## Assignment
Every entry below must be transcribed exactly, with no line missing.

## Stored items
*** Block opens ***

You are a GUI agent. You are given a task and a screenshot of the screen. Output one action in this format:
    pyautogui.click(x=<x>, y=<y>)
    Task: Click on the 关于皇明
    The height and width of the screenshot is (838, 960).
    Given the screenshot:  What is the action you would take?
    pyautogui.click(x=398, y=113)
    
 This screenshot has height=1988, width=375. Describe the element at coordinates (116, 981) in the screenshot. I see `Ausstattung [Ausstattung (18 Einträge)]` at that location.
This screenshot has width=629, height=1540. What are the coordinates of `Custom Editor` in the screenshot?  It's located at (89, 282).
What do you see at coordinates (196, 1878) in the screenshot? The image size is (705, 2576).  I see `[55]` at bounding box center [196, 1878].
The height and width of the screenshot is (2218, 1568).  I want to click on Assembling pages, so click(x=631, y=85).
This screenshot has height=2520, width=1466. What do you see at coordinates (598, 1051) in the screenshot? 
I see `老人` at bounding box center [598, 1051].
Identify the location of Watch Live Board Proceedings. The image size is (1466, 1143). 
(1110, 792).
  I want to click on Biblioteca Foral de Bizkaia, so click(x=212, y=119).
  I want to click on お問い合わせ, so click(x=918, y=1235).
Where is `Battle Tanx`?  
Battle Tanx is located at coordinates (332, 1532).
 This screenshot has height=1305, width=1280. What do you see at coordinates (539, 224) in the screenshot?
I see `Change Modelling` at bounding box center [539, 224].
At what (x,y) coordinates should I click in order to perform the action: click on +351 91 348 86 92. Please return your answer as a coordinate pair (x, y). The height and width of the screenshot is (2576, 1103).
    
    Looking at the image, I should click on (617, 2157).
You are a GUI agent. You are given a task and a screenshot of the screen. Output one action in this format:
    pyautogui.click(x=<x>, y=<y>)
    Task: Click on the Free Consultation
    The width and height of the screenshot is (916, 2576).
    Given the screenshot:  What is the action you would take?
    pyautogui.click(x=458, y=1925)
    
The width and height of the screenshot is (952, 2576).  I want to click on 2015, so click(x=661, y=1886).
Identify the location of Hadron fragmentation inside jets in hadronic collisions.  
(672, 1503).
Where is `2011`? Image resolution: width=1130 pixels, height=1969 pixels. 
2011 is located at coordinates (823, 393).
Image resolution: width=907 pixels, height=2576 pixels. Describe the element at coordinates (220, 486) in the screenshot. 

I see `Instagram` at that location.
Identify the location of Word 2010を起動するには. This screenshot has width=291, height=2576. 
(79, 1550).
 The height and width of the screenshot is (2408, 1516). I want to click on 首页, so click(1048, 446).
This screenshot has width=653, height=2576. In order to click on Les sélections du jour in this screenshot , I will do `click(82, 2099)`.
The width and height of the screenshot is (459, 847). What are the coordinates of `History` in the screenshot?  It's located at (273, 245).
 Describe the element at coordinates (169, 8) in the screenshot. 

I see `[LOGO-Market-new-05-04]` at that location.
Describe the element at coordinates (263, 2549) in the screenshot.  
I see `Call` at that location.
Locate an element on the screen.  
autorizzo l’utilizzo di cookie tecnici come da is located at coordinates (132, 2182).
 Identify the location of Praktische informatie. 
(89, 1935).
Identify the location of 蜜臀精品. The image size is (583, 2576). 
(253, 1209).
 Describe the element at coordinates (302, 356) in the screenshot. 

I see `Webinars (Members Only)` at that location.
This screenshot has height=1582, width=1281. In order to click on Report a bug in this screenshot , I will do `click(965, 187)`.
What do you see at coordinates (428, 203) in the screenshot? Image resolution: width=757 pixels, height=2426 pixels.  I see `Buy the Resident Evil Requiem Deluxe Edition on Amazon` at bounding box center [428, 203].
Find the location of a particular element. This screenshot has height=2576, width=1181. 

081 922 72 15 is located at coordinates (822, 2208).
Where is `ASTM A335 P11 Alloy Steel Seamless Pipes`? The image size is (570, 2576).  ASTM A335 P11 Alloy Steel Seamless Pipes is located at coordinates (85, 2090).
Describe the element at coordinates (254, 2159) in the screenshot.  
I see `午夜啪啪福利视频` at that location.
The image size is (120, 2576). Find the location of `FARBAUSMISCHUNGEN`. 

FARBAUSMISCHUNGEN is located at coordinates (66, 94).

*** Block closes ***

## Solution for this exercise
You are a GUI agent. You are given a task and a screenshot of the screen. Output one action in this format:
    pyautogui.click(x=<x>, y=<y>)
    Task: Click on the 关于皇明
    The height and width of the screenshot is (838, 960).
    Given the screenshot:  What is the action you would take?
    pyautogui.click(x=398, y=113)
    
 This screenshot has height=1988, width=375. Describe the element at coordinates (116, 981) in the screenshot. I see `Ausstattung [Ausstattung (18 Einträge)]` at that location.
This screenshot has width=629, height=1540. What are the coordinates of `Custom Editor` in the screenshot?  It's located at (89, 282).
What do you see at coordinates (196, 1878) in the screenshot? The image size is (705, 2576).  I see `[55]` at bounding box center [196, 1878].
The height and width of the screenshot is (2218, 1568).  I want to click on Assembling pages, so click(x=631, y=85).
This screenshot has height=2520, width=1466. What do you see at coordinates (598, 1051) in the screenshot? 
I see `老人` at bounding box center [598, 1051].
Identify the location of Watch Live Board Proceedings. The image size is (1466, 1143). 
(1110, 792).
  I want to click on Biblioteca Foral de Bizkaia, so click(x=212, y=119).
  I want to click on お問い合わせ, so click(x=918, y=1235).
Where is `Battle Tanx`?  
Battle Tanx is located at coordinates (332, 1532).
 This screenshot has height=1305, width=1280. What do you see at coordinates (539, 224) in the screenshot?
I see `Change Modelling` at bounding box center [539, 224].
At what (x,y) coordinates should I click in order to perform the action: click on +351 91 348 86 92. Please return your answer as a coordinate pair (x, y). The height and width of the screenshot is (2576, 1103).
    
    Looking at the image, I should click on (617, 2157).
You are a GUI agent. You are given a task and a screenshot of the screen. Output one action in this format:
    pyautogui.click(x=<x>, y=<y>)
    Task: Click on the Free Consultation
    The width and height of the screenshot is (916, 2576).
    Given the screenshot:  What is the action you would take?
    pyautogui.click(x=458, y=1925)
    
The width and height of the screenshot is (952, 2576).  I want to click on 2015, so click(x=661, y=1886).
Identify the location of Hadron fragmentation inside jets in hadronic collisions.  
(672, 1503).
Where is `2011`? Image resolution: width=1130 pixels, height=1969 pixels. 
2011 is located at coordinates (823, 393).
Image resolution: width=907 pixels, height=2576 pixels. Describe the element at coordinates (220, 486) in the screenshot. 

I see `Instagram` at that location.
Identify the location of Word 2010を起動するには. This screenshot has width=291, height=2576. 
(79, 1550).
 The height and width of the screenshot is (2408, 1516). I want to click on 首页, so click(1048, 446).
This screenshot has width=653, height=2576. In order to click on Les sélections du jour in this screenshot , I will do `click(82, 2099)`.
The width and height of the screenshot is (459, 847). What are the coordinates of `History` in the screenshot?  It's located at (273, 245).
 Describe the element at coordinates (169, 8) in the screenshot. 

I see `[LOGO-Market-new-05-04]` at that location.
Describe the element at coordinates (263, 2549) in the screenshot.  
I see `Call` at that location.
Locate an element on the screen.  
autorizzo l’utilizzo di cookie tecnici come da is located at coordinates (132, 2182).
 Identify the location of Praktische informatie. 
(89, 1935).
Identify the location of 蜜臀精品. The image size is (583, 2576). 
(253, 1209).
 Describe the element at coordinates (302, 356) in the screenshot. 

I see `Webinars (Members Only)` at that location.
This screenshot has height=1582, width=1281. In order to click on Report a bug in this screenshot , I will do `click(965, 187)`.
What do you see at coordinates (428, 203) in the screenshot? Image resolution: width=757 pixels, height=2426 pixels.  I see `Buy the Resident Evil Requiem Deluxe Edition on Amazon` at bounding box center [428, 203].
Find the location of a particular element. This screenshot has height=2576, width=1181. 

081 922 72 15 is located at coordinates (822, 2208).
Where is `ASTM A335 P11 Alloy Steel Seamless Pipes`? The image size is (570, 2576).  ASTM A335 P11 Alloy Steel Seamless Pipes is located at coordinates (85, 2090).
Describe the element at coordinates (254, 2159) in the screenshot.  
I see `午夜啪啪福利视频` at that location.
The image size is (120, 2576). Find the location of `FARBAUSMISCHUNGEN`. 

FARBAUSMISCHUNGEN is located at coordinates (66, 94).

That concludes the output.